(Stored data entries)

================================

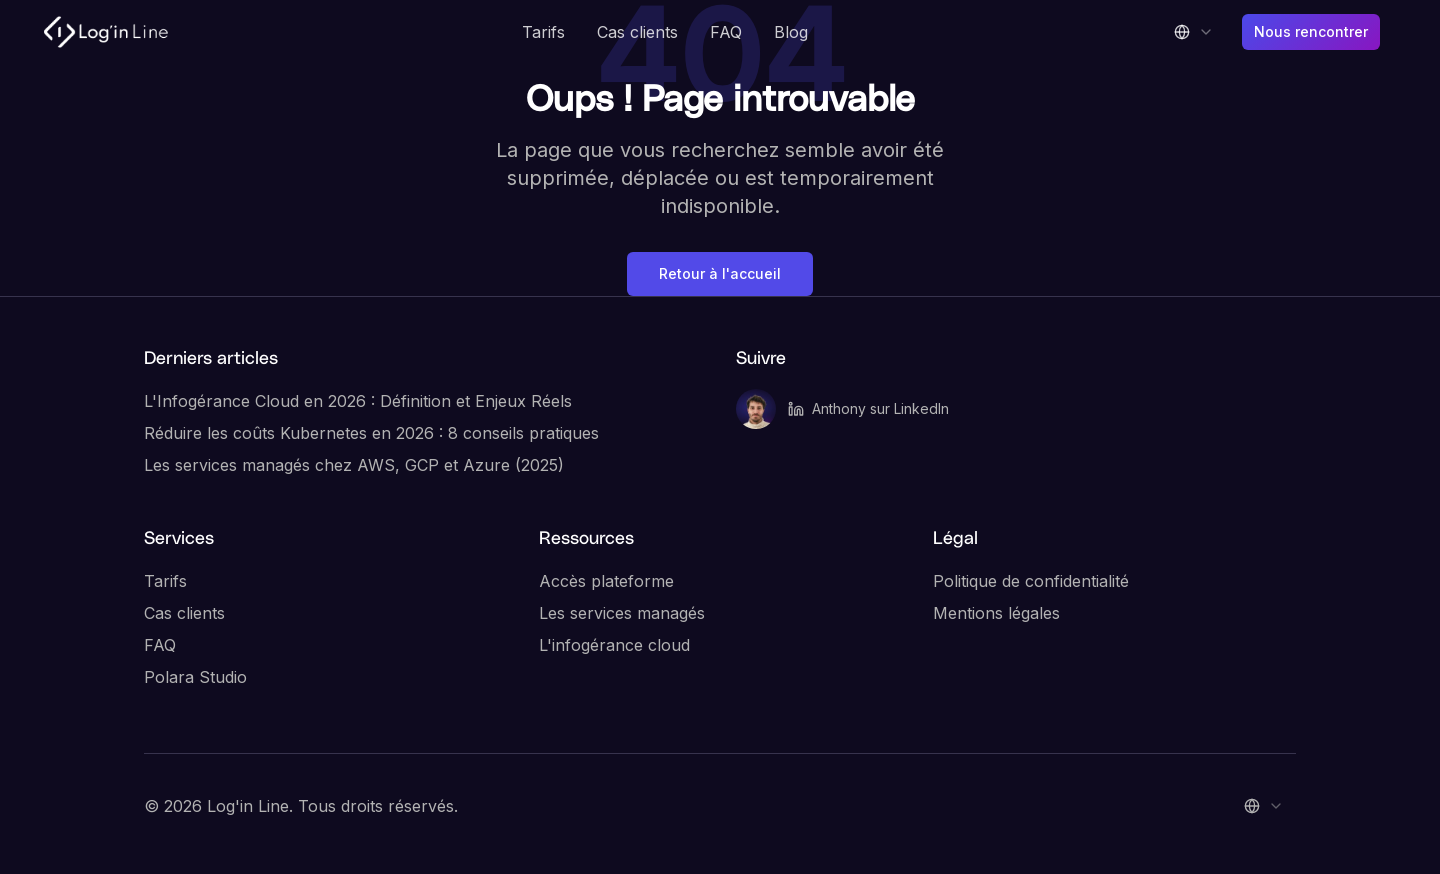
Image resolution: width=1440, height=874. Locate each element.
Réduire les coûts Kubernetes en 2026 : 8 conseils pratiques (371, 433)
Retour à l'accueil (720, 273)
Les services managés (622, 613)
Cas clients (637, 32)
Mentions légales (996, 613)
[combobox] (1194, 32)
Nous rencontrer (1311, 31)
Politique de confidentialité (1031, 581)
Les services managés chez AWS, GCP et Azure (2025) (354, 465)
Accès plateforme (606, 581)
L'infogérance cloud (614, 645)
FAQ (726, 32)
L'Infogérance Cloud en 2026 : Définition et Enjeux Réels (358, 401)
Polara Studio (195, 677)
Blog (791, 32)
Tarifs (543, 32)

================================

# Requirement
For each entry, copy the text exactly and leave out any image it carries.

# Response below
Image resolution: width=1440, height=874. Locate each element.
Réduire les coûts Kubernetes en 2026 : 8 conseils pratiques (371, 433)
Retour à l'accueil (720, 273)
Les services managés (622, 613)
Cas clients (637, 32)
Mentions légales (996, 613)
[combobox] (1194, 32)
Nous rencontrer (1311, 31)
Politique de confidentialité (1031, 581)
Les services managés chez AWS, GCP et Azure (2025) (354, 465)
Accès plateforme (606, 581)
L'infogérance cloud (614, 645)
FAQ (726, 32)
L'Infogérance Cloud en 2026 : Définition et Enjeux Réels (358, 401)
Polara Studio (195, 677)
Blog (791, 32)
Tarifs (543, 32)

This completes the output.